Your answer should be every line of the entries that has the string "with" in it.

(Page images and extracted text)
******************************

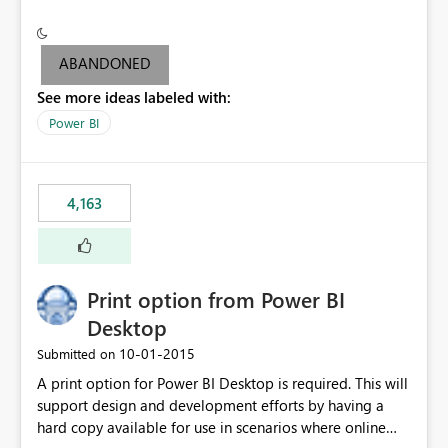
conditionally format the measure result based on any
criteria - it is one single format only. There are valid use
cases where you may want to change the format of the
ABANDONED
SWITCH measure depending on the result. Consider the
See more ideas labeled with:
following SWITCH statement myMeasure =
SUMX(MeasureTable,switch([selected measure], 1,[Total
Power BI
Sales], 2,[Total Cost], 3,[Total Margin], 4,[Chg Sales vs LY
%] )) The first 3 results are all currency format, but the
last result is a percentage format. This currently can't be
4,163
controlled. I would like to see an optional 3rd parameter
in the SWITCH statement to set an alternate number
format.
Print option from Power BI
Desktop
‎10-01-2015
Submitted on
A print option for Power BI Desktop is required. This will
support design and development efforts by having a
hard copy available for use in scenarios where online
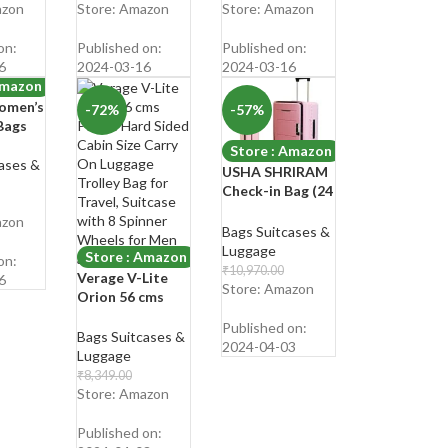
cket
Travel
Degree Rotation
Shop Now
₹
2,499.00
azon
Store: Amazon
Store: Amazon
let
Messenger One
Luggage/Suitcas
Shop Now
Mini
Side Shoulder
e
on:
Published on:
Published on:
Bags
Bag for Men &
6
2024-03-16
2024-03-16
Women
Amazon
omen’s
-72%
-57%
Bags
Store : Amazon
ases &
USHA SHRIRAM
Check-in Bag (24
inch – 65cm)
azon
Collapsible
Bags Suitcases &
Luggage Bag |
Luggage
Store : Amazon
on:
Rose Pink|
₹
10,970.00
Verage V-Lite
6
Suitcase for
₹
4,669.00
Store: Amazon
Orion 56 cms
Travel | 360
Shop Now
Purple Hard
Degree Wheel &
Published on:
Sided Cabin Size
Bags Suitcases &
Lock | Foldable
2024-04-03
Carry On
Luggage
Trolley Bag for
Luggage Trolley
₹
8,349.00
Travel
Bag for Travel,
₹
2,349.00
Store: Amazon
Suitcase with 8
Shop Now
Spinner Wheels
Published on:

******************************

**Answer to this exercise**.
See more ideas labeled with:
Suitcase with 8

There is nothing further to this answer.